The interview, which the show's producer said was designed to inform viewers about LDS Church members, was set to air sometime in February.
President Hinckley met Wallace at a Nov. 13 luncheon at New York City's Harvard Club, where President Hinckley spoke to several business industry and media leaders.
Earlier that day, President Hinckley had met with President Clinton in Washington, D.C., where he extolled the importance of family and presented the chief executive with a copy of his personal family history.

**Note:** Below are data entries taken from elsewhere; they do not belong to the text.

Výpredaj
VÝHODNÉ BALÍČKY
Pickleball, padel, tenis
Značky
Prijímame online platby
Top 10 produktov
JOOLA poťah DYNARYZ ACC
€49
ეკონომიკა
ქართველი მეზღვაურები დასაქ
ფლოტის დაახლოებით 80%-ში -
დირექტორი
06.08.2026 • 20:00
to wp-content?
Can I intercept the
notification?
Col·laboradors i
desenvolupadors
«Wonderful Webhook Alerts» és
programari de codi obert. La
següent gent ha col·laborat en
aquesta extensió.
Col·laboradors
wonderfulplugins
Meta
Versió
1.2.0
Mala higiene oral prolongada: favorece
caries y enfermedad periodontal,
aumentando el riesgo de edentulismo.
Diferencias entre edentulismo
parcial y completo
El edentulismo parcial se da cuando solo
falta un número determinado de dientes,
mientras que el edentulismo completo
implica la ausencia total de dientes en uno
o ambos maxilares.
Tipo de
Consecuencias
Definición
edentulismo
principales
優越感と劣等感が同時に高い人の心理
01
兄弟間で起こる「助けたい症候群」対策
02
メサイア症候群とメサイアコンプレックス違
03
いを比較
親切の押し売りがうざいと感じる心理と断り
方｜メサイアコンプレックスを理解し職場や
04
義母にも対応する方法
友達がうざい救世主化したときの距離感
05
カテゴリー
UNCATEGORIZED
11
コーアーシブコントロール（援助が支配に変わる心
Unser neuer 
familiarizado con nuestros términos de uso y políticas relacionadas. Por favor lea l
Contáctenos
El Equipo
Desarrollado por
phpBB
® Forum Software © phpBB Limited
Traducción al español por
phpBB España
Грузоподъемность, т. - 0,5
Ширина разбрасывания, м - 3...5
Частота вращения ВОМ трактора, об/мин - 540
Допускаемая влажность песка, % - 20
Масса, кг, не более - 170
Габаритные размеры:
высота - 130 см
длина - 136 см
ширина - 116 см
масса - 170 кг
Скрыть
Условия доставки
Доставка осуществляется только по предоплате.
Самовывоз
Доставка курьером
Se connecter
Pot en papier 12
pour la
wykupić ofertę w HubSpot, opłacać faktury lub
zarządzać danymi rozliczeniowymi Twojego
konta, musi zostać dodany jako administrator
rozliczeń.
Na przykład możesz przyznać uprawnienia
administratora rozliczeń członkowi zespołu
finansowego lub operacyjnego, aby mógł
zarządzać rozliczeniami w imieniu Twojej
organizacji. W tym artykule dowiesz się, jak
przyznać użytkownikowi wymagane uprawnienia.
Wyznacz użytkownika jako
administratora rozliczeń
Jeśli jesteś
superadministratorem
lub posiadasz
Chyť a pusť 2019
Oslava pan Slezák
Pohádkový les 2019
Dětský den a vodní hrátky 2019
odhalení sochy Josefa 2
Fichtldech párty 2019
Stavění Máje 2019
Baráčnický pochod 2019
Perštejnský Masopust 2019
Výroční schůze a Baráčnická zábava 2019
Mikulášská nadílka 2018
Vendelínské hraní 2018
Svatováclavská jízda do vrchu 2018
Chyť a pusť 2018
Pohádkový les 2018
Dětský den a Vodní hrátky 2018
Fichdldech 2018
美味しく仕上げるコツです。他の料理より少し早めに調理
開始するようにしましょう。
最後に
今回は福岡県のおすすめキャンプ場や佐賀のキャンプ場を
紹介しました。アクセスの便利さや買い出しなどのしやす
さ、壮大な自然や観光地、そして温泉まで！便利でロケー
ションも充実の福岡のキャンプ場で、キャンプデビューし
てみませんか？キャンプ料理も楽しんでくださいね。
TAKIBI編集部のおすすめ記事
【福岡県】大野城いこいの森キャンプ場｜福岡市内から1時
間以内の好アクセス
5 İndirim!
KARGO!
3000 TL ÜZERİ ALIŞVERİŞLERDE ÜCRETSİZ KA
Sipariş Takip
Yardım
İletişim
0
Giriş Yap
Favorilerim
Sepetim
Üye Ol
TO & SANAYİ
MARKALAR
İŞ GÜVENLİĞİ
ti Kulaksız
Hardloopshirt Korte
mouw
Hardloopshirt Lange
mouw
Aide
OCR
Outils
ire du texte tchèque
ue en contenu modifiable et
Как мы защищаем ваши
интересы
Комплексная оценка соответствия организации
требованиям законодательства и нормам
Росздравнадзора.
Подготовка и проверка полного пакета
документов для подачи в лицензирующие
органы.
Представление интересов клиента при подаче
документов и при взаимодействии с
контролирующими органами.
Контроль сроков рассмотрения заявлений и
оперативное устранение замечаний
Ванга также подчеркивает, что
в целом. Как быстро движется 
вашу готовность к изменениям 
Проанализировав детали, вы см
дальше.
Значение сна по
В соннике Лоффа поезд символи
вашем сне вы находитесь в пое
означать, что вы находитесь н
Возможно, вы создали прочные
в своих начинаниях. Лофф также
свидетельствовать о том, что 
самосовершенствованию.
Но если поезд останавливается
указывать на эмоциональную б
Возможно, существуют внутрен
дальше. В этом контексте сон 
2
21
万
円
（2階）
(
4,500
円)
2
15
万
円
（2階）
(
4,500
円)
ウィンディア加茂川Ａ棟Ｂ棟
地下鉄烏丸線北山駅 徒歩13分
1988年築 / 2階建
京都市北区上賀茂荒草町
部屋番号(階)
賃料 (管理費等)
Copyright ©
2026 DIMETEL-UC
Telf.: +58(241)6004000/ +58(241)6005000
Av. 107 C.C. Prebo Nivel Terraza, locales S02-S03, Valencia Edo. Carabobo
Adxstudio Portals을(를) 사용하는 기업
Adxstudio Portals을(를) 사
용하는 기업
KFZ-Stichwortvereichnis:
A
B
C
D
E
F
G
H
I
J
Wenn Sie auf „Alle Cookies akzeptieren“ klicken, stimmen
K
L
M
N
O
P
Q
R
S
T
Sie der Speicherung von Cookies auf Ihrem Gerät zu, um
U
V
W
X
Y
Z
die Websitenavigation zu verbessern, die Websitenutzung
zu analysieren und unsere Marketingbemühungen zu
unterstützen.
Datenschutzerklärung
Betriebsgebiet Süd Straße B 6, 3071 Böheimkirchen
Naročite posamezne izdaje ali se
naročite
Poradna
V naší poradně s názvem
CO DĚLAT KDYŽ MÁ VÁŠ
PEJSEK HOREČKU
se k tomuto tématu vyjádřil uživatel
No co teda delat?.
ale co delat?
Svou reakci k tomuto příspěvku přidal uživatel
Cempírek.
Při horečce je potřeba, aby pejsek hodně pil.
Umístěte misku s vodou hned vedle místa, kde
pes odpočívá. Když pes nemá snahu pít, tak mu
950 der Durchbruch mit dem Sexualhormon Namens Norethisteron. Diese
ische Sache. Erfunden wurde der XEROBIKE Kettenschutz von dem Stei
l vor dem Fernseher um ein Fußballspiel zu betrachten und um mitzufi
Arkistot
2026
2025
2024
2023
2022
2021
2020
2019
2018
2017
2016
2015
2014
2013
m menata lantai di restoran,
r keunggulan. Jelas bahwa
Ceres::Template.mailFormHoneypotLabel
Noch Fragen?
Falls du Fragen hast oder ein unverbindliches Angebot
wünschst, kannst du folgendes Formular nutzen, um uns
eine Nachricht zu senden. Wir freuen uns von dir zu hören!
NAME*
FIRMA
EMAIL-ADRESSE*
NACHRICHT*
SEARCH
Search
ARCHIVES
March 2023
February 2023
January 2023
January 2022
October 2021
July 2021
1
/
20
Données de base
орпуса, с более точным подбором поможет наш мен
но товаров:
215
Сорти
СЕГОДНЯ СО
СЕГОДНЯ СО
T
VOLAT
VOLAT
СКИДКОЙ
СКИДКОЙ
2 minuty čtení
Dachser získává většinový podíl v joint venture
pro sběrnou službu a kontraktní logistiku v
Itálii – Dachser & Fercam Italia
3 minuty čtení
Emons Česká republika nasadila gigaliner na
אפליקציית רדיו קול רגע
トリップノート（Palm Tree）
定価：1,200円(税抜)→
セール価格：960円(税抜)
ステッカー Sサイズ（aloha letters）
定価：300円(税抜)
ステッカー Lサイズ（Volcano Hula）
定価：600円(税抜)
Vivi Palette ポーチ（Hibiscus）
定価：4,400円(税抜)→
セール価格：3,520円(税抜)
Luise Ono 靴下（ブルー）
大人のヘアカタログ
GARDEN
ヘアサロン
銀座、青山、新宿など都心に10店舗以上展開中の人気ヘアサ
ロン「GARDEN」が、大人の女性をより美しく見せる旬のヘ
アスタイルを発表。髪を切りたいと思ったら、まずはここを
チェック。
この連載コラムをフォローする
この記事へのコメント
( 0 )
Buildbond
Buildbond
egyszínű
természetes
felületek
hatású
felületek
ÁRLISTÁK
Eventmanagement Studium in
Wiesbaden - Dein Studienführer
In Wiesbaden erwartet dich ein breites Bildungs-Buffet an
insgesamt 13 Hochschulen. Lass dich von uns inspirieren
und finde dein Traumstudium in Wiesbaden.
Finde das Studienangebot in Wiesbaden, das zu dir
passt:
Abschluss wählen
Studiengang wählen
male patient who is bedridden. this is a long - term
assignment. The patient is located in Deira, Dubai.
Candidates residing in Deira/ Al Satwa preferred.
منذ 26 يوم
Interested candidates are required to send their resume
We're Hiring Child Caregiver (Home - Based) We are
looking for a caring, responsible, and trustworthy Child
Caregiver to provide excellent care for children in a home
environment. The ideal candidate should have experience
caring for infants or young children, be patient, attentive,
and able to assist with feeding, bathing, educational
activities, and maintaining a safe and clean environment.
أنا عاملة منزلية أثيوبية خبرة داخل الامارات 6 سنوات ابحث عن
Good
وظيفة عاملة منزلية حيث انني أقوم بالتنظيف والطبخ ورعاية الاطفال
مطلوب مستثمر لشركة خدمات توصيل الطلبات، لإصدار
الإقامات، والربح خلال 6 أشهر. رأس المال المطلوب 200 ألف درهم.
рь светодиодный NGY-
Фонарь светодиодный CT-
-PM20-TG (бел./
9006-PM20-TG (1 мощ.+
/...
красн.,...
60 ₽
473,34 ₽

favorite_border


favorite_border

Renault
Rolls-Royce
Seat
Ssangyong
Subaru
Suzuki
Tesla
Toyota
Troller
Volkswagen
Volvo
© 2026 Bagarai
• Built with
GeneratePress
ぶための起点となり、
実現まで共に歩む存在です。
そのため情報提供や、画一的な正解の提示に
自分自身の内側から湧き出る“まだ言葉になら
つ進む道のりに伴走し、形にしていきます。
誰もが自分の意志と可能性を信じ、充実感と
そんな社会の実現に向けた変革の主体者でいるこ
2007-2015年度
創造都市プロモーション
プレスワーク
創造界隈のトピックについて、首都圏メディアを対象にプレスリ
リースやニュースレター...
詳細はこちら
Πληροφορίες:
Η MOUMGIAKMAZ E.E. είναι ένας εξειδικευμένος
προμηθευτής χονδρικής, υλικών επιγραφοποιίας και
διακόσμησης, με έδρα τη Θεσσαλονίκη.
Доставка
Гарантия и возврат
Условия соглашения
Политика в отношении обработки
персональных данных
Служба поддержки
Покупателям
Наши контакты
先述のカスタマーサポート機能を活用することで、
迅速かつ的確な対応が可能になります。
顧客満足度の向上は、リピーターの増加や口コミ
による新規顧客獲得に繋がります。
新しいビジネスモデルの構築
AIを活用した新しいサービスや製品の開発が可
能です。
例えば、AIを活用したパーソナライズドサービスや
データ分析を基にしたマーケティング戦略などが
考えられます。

At the New York luncheon, Wallace publicly requested an interview with the LDS Church leader. In response, President Hinckley spoke of how, on his mission to the British Isles, he would preach atop a soapbox in London's Hyde Park. Often he had to make himself heard over hecklers interrupting his speeches.
"After an experience like that, Mike Wallace doesn't look too formidable," he said, prompting laughter from the crowd gathered at the luncheon.
So was he, in fact, a formidable interviewer?
"It's been intense," said Bruce Olsen, managing director of church public affairs. "Mike Wallace asked tough questions, but President Hinckley was well-prepared."
"Surveys show that 70 percent or more of Americans don't know much at all about Mormons - even if they're Christian or not," said Robert Anderson Jr., a producer for "60 Minutes."
"We felt it would serve our viewers to know a little of what Mormons are all about," he said.
Interview requests from national media personalities like Wallace are a far cry from President Hinckley's first encounters with media big shots. As a missionary, he was once assigned to approach a British book publisher to protest the distribution of an anti-Mormon book.
The young missionary was forced to sit in a waiting room cooling his heels for two or three hours before the publisher finally consented to see him.
(In the end, the encounter turned out well. The publisher finally decided to insert a statement in each book saying it was fiction and not intended to reflect badly on Mormons.)
Local reporters were not allowed to hear the interviewer's questions on Monday, but by all accounts, Wallace did not pull any punches. Nevertheless, the newsman said he was impressed with the environs.
"There's a feeling in here of stability," he said as he walked through the church administration building.